Now members of the family have decided the collection should be preserved and made accessible to researchers at Gloucestershire Archives. The cataloguing – described as a mammoth task – will be made possible through a post graduate scholarship awarded by Exeter University.

The decision has been widely welcomed and particularly so by the Harvey Society.

Chairman Roger Deeks said: "This is a wonderful development that will awaken interest in F W Harvey and stimulate awareness of the important developments in music and literature that took place in Gloucestershire. The archive is a fabulous testament to an exceptional man who lived through extraordinary times. We are thrilled at the commitment of Exeter University and Gloucestershire Archives."

The collection was tucked away in cupboards, boxes and drawers in F W Harvey's Yorkley home and was not discovered until after the death of his son, Patrick.

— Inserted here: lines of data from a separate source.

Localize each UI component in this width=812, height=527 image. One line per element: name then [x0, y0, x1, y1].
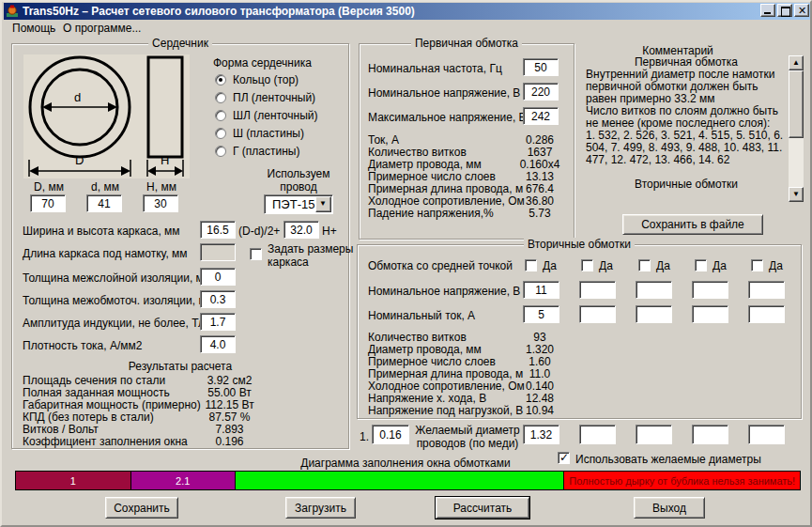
midpoint-yes-label[interactable]: Да — [712, 259, 727, 272]
desired-input-5[interactable] — [748, 425, 785, 444]
secondary-current-input-1[interactable] — [523, 305, 559, 323]
title-bar: Trans50Hz – Расчет сетевого силового тра… — [4, 3, 810, 20]
midpoint-checkbox-3[interactable] — [638, 259, 651, 271]
comment-paragraph: Число витков по слоям должно быть не мен… — [586, 105, 787, 130]
midpoint-yes-label[interactable]: Да — [769, 259, 783, 272]
result-label: Габаритная мощность (примерно) — [23, 398, 201, 411]
menu-item-about[interactable]: О программе... — [58, 21, 146, 35]
result-label: Примерное число слоев — [368, 170, 496, 183]
radio-pl[interactable] — [215, 92, 226, 103]
primary-group-title: Первичная обмотка — [411, 37, 522, 50]
radio-pl-label[interactable]: ПЛ (ленточный) — [233, 91, 315, 104]
frame-width-input[interactable] — [200, 221, 236, 239]
frequency-input[interactable] — [523, 58, 559, 76]
midpoint-checkbox-4[interactable] — [695, 259, 707, 271]
chevron-down-icon[interactable] — [315, 196, 331, 212]
secondary-current-input-5[interactable] — [748, 305, 785, 323]
wire-label: Используем провод — [255, 167, 342, 194]
app-icon[interactable] — [6, 5, 19, 18]
midpoint-checkbox-1[interactable] — [525, 259, 537, 271]
diagram-segment-free — [236, 472, 565, 489]
midpoint-checkbox-5[interactable] — [751, 259, 763, 271]
winding-insulation-input[interactable] — [200, 290, 236, 308]
dim-d-input[interactable] — [86, 194, 122, 212]
radio-shl-label[interactable]: ШЛ (ленточный) — [233, 109, 317, 122]
scroll-down-icon[interactable]: ▼ — [789, 187, 804, 202]
dim-H-input[interactable] — [143, 194, 178, 212]
desired-input-3[interactable] — [636, 425, 672, 444]
midpoint-yes-label[interactable]: Да — [656, 259, 670, 272]
result-label: Напряжение под нагрузкой, В — [368, 404, 523, 417]
result-label: Витков / Вольт — [23, 423, 99, 436]
secondary-current-input-3[interactable] — [636, 305, 672, 323]
midpoint-label: Обмотка со средней точкой — [368, 259, 513, 272]
result-value: 676.4 — [504, 182, 575, 195]
result-label: Коэффициент заполнения окна — [23, 435, 188, 448]
induction-input[interactable] — [200, 313, 236, 331]
frame-height-input[interactable] — [283, 221, 319, 239]
scrollbar-thumb[interactable] — [789, 70, 804, 138]
secondary-voltage-input-1[interactable] — [523, 281, 559, 299]
secondary-current-input-4[interactable] — [692, 305, 728, 323]
save-to-file-button[interactable]: Сохранить в файле — [622, 214, 763, 235]
nominal-voltage-input[interactable] — [523, 83, 559, 101]
desired-input-1[interactable] — [523, 425, 559, 444]
current-density-input[interactable] — [200, 335, 236, 353]
result-value: 0.140 — [504, 380, 575, 393]
comment-text-area[interactable]: Первичная обмотка Внутренний диаметр пос… — [586, 56, 787, 203]
close-button[interactable] — [794, 4, 809, 17]
radio-toroid-label[interactable]: Кольцо (тор) — [233, 73, 299, 86]
comment-scrollbar[interactable]: ▲ ▼ — [789, 55, 804, 202]
shape-group-title: Форма сердечника — [213, 56, 312, 70]
radio-toroid[interactable] — [215, 74, 226, 85]
result-value: 0.196 — [185, 435, 274, 448]
result-value: 1637 — [504, 146, 575, 159]
nominal-voltage-label: Номинальное напряжение, В — [368, 86, 520, 100]
secondary-voltage-input-3[interactable] — [636, 281, 672, 299]
desired-input-2[interactable] — [579, 425, 616, 444]
desired-input-4[interactable] — [692, 425, 728, 444]
minimize-button[interactable] — [760, 4, 775, 17]
comment-paragraph: 1. 532, 2. 526, 3. 521, 4. 515, 5. 510, … — [586, 130, 787, 166]
desired-lead-input[interactable] — [372, 425, 409, 444]
load-button[interactable]: Загрузить — [285, 497, 356, 519]
set-frame-checkbox-label[interactable]: Задать размеры каркаса — [268, 242, 361, 269]
midpoint-yes-label[interactable]: Да — [599, 259, 613, 272]
inner-diameter-label: d — [74, 90, 81, 104]
result-value: 13.13 — [504, 170, 575, 183]
result-value: 112.15 Вт — [185, 398, 274, 411]
result-label: Падение напряжения,% — [368, 207, 494, 220]
result-label: КПД (без потерь в стали) — [23, 411, 154, 424]
radio-g[interactable] — [215, 146, 226, 157]
radio-sh-label[interactable]: Ш (пластины) — [233, 127, 304, 140]
minimize-icon — [761, 5, 774, 16]
desired-diameter-label: Желаемый диаметр проводов (по меди) — [415, 424, 520, 450]
exit-button[interactable]: Выход — [634, 497, 705, 519]
secondary-voltage-input-5[interactable] — [748, 281, 785, 299]
scroll-up-icon[interactable]: ▲ — [789, 55, 804, 70]
use-desired-checkbox-label[interactable]: Использовать желаемые диаметры — [575, 453, 761, 466]
wire-combobox[interactable]: ПЭТ-155 — [264, 194, 333, 214]
secondary-current-label: Номинальный ток, А — [368, 309, 475, 322]
radio-shl[interactable] — [215, 110, 226, 121]
save-button[interactable]: Сохранить — [105, 497, 178, 519]
result-label: Примерное число слоев — [368, 355, 496, 368]
midpoint-yes-label[interactable]: Да — [543, 259, 557, 272]
secondary-current-input-2[interactable] — [579, 305, 616, 323]
menu-item-help[interactable]: Помощь — [8, 21, 60, 35]
window-title: Trans50Hz – Расчет сетевого силового тра… — [23, 5, 415, 18]
calculate-button[interactable]: Рассчитать — [436, 497, 529, 519]
set-frame-checkbox[interactable] — [250, 248, 262, 260]
midpoint-checkbox-2[interactable] — [581, 259, 593, 271]
max-voltage-input[interactable] — [523, 107, 559, 125]
dim-D-input[interactable] — [30, 194, 66, 212]
secondary-voltage-input-2[interactable] — [579, 281, 616, 299]
maximize-button[interactable] — [777, 4, 792, 17]
max-voltage-label: Максимальное напряжение, В — [368, 111, 527, 124]
frame-length-label: Длина каркаса под намотку, мм — [23, 247, 188, 260]
radio-g-label[interactable]: Г (пластины) — [233, 145, 299, 158]
secondary-voltage-input-4[interactable] — [692, 281, 728, 299]
radio-sh[interactable] — [215, 128, 226, 139]
comment-paragraph: Вторичные обмотки — [586, 178, 787, 191]
layer-insulation-input[interactable] — [200, 268, 236, 286]
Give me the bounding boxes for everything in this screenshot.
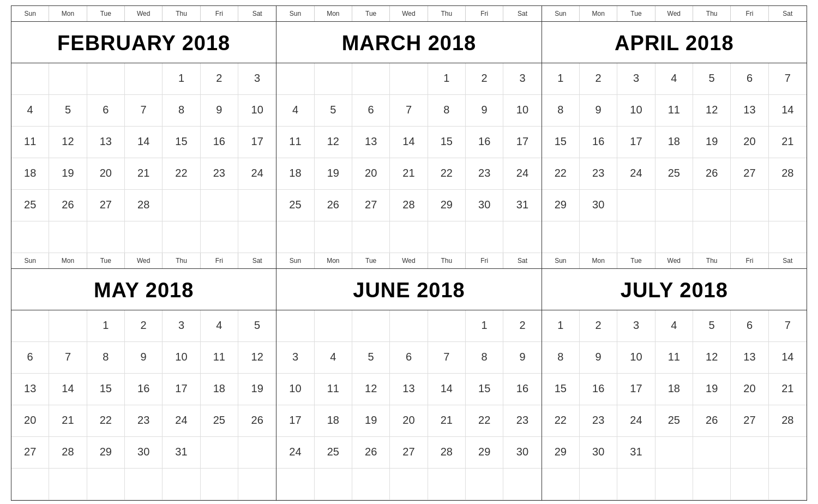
day-cell: 15 [542, 374, 580, 405]
day-cell: 5 [315, 95, 352, 127]
day-header-cell: Sat [503, 253, 541, 268]
day-cell [276, 63, 314, 95]
day-header-cell: Tue [617, 253, 655, 268]
day-cell: 27 [87, 190, 125, 221]
day-cell: 13 [731, 95, 768, 127]
day-cell [87, 469, 125, 500]
day-cell [238, 190, 276, 221]
day-cell: 9 [201, 95, 238, 127]
day-cell: 11 [655, 95, 693, 127]
day-cell: 11 [655, 342, 693, 374]
day-cell: 10 [617, 342, 655, 374]
month-block-apr-2018: APRIL 2018123456789101112131415161718192… [542, 22, 807, 253]
day-cell: 20 [390, 405, 428, 437]
day-cell: 17 [617, 127, 655, 158]
day-cell: 22 [428, 158, 466, 190]
day-cell: 19 [315, 158, 352, 190]
day-cell: 21 [769, 127, 807, 158]
day-cell: 11 [201, 342, 238, 374]
day-cell: 25 [11, 190, 49, 221]
day-cell: 14 [769, 342, 807, 374]
day-cell: 19 [693, 374, 731, 405]
day-cell [617, 221, 655, 253]
day-cell: 20 [731, 127, 768, 158]
day-cell: 7 [769, 310, 807, 342]
day-cell: 25 [655, 405, 693, 437]
day-cell: 15 [87, 374, 125, 405]
day-cell: 26 [693, 158, 731, 190]
day-cell: 30 [125, 437, 163, 469]
day-header-cell: Fri [466, 253, 503, 268]
day-cell [352, 310, 390, 342]
day-cell: 18 [11, 158, 49, 190]
day-header-cell: Tue [352, 6, 390, 21]
day-cell: 1 [428, 63, 466, 95]
day-cell: 15 [428, 127, 466, 158]
day-cell [390, 310, 428, 342]
day-header-section-may-2018: SunMonTueWedThuFriSat [11, 253, 276, 268]
day-cell [238, 221, 276, 253]
day-cell: 11 [276, 127, 314, 158]
day-cell [655, 221, 693, 253]
day-cell: 8 [466, 342, 503, 374]
day-cell: 7 [49, 342, 87, 374]
day-cell [276, 221, 314, 253]
day-cell: 8 [428, 95, 466, 127]
day-cell: 10 [617, 95, 655, 127]
day-cell: 7 [428, 342, 466, 374]
day-header-cell: Tue [87, 253, 125, 268]
day-cell [693, 221, 731, 253]
day-cell: 16 [466, 127, 503, 158]
day-header-cell: Sun [276, 253, 314, 268]
day-header-cell: Fri [731, 253, 768, 268]
day-cell [11, 221, 49, 253]
day-cell: 19 [352, 405, 390, 437]
day-cell: 16 [503, 374, 541, 405]
day-cell: 12 [238, 342, 276, 374]
day-cell: 18 [655, 127, 693, 158]
day-header-section-jun-2018: SunMonTueWedThuFriSat [276, 253, 542, 268]
day-header-cell: Wed [125, 253, 163, 268]
day-cell [49, 469, 87, 500]
months-row: MAY 2018 1234567891011121314151617181920… [11, 269, 807, 500]
day-cell: 23 [580, 405, 617, 437]
day-cell: 28 [428, 437, 466, 469]
day-cell: 24 [238, 158, 276, 190]
day-cell [11, 469, 49, 500]
day-cell [11, 63, 49, 95]
day-cell [87, 63, 125, 95]
day-header-cell: Fri [466, 6, 503, 21]
day-cell: 31 [617, 437, 655, 469]
day-cell: 24 [276, 437, 314, 469]
day-cell [163, 469, 200, 500]
day-cell: 28 [769, 405, 807, 437]
day-cell [125, 469, 163, 500]
day-header-cell: Mon [580, 6, 617, 21]
day-cell: 14 [125, 127, 163, 158]
day-cell: 26 [352, 437, 390, 469]
day-cell [617, 190, 655, 221]
day-cell: 4 [276, 95, 314, 127]
day-cell [428, 469, 466, 500]
day-cell: 2 [466, 63, 503, 95]
day-header-section-mar-2018: SunMonTueWedThuFriSat [276, 6, 542, 21]
day-cell: 17 [163, 374, 200, 405]
day-cell: 30 [580, 437, 617, 469]
day-cell: 24 [503, 158, 541, 190]
day-cell: 13 [352, 127, 390, 158]
day-header-cell: Sun [542, 6, 580, 21]
day-cell: 14 [390, 127, 428, 158]
day-cell: 4 [11, 95, 49, 127]
day-cell: 26 [693, 405, 731, 437]
day-cell: 31 [503, 190, 541, 221]
day-cell [731, 469, 768, 500]
month-title-jul-2018: JULY 2018 [542, 269, 807, 310]
day-cell: 11 [11, 127, 49, 158]
day-cell: 18 [201, 374, 238, 405]
day-cell [276, 469, 314, 500]
day-header-cell: Fri [201, 253, 238, 268]
day-cell: 27 [390, 437, 428, 469]
day-cell: 20 [87, 158, 125, 190]
day-cell [542, 221, 580, 253]
day-header-cell: Sun [542, 253, 580, 268]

The collection ranges from original school text books, bearing the stamps of a German censor, in which Harvey wrote the first drafts of his prison penned poems, to lifelong correspondence with old comrades, among them his best friend, the Gloucester poet Ivor Gurney.

Other items include Harvey's work at the BBC and correspondence with a range of figures such as John Masefield, Peter Scott and Wilfred Pickles.

The archiving project will be launched at a special event at King's School, Gloucester, on Saturday, October 27 (9.30am to 1pm). Members of the public are welcome.

The launch will include a talk by David Evans, deputy head at King's School, relating to the school between 1890 and 1920. There will also be an overview of Harvey's career at the BBC and a narrated presentation of Harvey's play Gunter's Farm broadcast by the BBC in 1937. There will be a reading of a selection of work in dialect.